• Current through October 23, 2012

A rule adopted by a clearing corporation governing rights and obligations among the clearing corporation and its participants in the clearing corporation is effective even if the rule conflicts with this article and affects another party who does not consent to the rule.

(Apr. 9, 1997, D.C. Law 11-240, § 2, 44 DCR 1087.)



1. The experience of the past few decades shows that securities holding and settlement practices may develop rapidly, and in unforeseeable directions. Accordingly, it is desirable that the rules of Article 8 be adaptable both to ensure that commercial law can conform to changing practices and to ensure that commercial law does not operate as an obstacle to developments in securities practice. Even if practices were unchanging, it would not be possible in a general statute to specify in detail the rules needed to provide certainty in the operations of the clearance and settlement system.

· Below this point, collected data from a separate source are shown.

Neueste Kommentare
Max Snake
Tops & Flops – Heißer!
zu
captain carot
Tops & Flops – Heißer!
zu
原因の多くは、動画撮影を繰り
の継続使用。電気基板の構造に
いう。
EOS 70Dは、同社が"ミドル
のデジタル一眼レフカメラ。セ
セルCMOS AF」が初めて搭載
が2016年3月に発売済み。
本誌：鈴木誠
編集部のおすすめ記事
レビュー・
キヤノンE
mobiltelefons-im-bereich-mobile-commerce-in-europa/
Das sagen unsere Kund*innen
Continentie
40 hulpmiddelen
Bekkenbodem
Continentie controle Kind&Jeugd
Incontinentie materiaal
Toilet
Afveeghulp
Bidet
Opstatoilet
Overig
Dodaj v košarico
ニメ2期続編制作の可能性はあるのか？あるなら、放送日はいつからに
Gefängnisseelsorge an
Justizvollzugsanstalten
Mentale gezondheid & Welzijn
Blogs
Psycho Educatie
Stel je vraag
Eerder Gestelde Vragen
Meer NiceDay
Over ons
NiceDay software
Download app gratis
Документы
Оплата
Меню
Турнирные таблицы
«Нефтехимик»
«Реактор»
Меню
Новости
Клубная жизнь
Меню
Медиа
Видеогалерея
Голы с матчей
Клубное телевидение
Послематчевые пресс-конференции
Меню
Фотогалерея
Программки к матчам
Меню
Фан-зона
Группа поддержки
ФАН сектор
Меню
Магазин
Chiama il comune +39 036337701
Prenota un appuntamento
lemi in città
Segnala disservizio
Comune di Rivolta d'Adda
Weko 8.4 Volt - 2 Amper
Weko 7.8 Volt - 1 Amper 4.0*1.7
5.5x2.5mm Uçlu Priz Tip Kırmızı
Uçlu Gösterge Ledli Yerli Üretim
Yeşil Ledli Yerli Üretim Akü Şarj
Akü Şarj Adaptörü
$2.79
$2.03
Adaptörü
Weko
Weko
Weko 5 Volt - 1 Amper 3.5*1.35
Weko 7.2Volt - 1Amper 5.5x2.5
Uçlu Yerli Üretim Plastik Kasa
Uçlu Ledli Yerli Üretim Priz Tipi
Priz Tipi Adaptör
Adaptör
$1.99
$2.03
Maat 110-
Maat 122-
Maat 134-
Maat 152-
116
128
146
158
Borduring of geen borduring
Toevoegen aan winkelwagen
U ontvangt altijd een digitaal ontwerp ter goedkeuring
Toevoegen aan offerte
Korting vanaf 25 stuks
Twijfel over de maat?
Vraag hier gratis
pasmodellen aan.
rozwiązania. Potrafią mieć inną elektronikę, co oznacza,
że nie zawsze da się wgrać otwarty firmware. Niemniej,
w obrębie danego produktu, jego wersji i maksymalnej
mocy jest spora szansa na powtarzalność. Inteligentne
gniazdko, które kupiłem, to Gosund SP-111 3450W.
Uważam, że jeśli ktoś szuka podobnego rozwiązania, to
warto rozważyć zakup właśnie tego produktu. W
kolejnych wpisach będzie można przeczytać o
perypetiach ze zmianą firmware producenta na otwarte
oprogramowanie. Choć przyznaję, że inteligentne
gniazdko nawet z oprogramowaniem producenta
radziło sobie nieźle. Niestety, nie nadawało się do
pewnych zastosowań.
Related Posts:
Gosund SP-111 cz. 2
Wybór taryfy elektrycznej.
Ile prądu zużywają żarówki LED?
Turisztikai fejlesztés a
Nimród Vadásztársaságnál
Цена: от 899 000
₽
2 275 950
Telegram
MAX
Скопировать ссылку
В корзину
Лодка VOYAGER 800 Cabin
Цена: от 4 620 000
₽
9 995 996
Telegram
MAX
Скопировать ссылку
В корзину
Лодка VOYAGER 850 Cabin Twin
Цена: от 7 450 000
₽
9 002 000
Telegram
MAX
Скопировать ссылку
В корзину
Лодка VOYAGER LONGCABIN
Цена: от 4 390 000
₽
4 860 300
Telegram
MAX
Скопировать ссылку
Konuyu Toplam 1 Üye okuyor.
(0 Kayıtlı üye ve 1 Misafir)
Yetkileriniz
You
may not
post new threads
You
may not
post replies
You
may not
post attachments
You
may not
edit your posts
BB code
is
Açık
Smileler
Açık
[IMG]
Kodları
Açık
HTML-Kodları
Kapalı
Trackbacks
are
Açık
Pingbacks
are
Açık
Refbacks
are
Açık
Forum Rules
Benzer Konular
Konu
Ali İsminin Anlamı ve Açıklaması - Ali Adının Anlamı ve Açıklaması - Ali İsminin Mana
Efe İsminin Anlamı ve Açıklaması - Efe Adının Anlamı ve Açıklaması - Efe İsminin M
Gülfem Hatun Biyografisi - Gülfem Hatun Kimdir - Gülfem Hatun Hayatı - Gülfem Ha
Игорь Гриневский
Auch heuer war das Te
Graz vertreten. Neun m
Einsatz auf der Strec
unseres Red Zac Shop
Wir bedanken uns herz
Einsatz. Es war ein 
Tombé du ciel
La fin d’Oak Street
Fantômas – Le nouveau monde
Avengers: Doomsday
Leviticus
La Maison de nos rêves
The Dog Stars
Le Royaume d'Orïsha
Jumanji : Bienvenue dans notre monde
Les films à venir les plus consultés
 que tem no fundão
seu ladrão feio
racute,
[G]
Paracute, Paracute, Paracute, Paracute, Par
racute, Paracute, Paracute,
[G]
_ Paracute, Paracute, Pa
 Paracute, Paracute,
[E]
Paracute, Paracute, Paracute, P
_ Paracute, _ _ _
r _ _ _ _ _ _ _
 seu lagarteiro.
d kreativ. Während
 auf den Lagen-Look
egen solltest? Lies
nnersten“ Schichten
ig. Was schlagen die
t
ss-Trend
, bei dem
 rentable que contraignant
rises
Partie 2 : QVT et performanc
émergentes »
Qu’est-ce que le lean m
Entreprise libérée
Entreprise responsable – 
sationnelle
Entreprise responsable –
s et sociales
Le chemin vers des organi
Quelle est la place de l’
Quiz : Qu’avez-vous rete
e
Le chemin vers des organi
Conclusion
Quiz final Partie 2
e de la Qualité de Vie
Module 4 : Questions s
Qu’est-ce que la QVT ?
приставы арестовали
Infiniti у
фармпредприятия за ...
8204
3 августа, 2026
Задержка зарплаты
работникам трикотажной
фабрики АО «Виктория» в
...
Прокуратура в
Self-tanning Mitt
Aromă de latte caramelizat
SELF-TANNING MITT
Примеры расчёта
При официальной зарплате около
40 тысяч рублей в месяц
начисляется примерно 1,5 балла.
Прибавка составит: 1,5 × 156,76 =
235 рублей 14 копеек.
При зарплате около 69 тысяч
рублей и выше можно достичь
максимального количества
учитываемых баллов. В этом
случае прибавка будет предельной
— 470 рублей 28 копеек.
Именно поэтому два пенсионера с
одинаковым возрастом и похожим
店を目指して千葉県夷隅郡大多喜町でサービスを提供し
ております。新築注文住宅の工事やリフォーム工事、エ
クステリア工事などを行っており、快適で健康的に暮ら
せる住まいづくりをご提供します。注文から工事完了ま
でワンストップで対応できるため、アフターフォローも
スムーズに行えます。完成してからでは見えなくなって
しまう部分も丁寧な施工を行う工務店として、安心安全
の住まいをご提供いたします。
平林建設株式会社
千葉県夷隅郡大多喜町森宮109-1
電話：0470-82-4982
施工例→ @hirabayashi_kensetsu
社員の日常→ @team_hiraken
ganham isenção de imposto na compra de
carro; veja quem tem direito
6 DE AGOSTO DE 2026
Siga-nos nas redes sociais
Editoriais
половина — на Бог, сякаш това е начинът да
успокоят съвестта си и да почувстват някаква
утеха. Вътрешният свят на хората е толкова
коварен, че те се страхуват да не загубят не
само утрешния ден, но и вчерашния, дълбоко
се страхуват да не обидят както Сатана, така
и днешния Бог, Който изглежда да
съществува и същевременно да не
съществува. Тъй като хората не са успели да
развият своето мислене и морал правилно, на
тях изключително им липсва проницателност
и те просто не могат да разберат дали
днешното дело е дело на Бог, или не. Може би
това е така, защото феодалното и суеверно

The provisions of this Article and Article 1 on the effect of agreements provide considerable flexibility in the specification of the details of the rights and obligations of participants in the securities holding system by agreement. See Sections 8-504 through 8-509, and Section 1-102(3) and (4). Given the magnitude of the exposures involved in securities transactions, however, it may not be possible for the parties in developing practices to rely solely on private agreements, particularly with respect to matters that might affect others, such as creditors. For example, in order to be fully effective, rules of clearing corporations on the finality or reversibility of securities settlements must not only bind the participants in the clearing corporation but also be effective against their creditors. Section 8-111 provides that clearing corporation rules are effective even if they indirectly affect third parties, such as creditors of a participant. This provision does not, however, permit rules to be adopted that would govern the rights and obligations of third parties other than as a consequence of rules that specify the rights and obligations of the clearing corporation and its participants.

2. The definition of clearing corporation in Section 8-102 covers only federal reserve banks, entities registered as clearing agencies under the federal securities laws, and others subject to comparable regulation. The rules of registered clearing agencies are subject to regulatory oversight under the federal securities laws.

Definitional Cross References

"Clearing corporation". Section 8-102(a)(5).

Prior Codifications

1981 Ed., § 28:8-111.

Legislative History of Laws

For legislative history of D.C. Law 11-240, see Historical and Statutory Notes following § 28:8-101.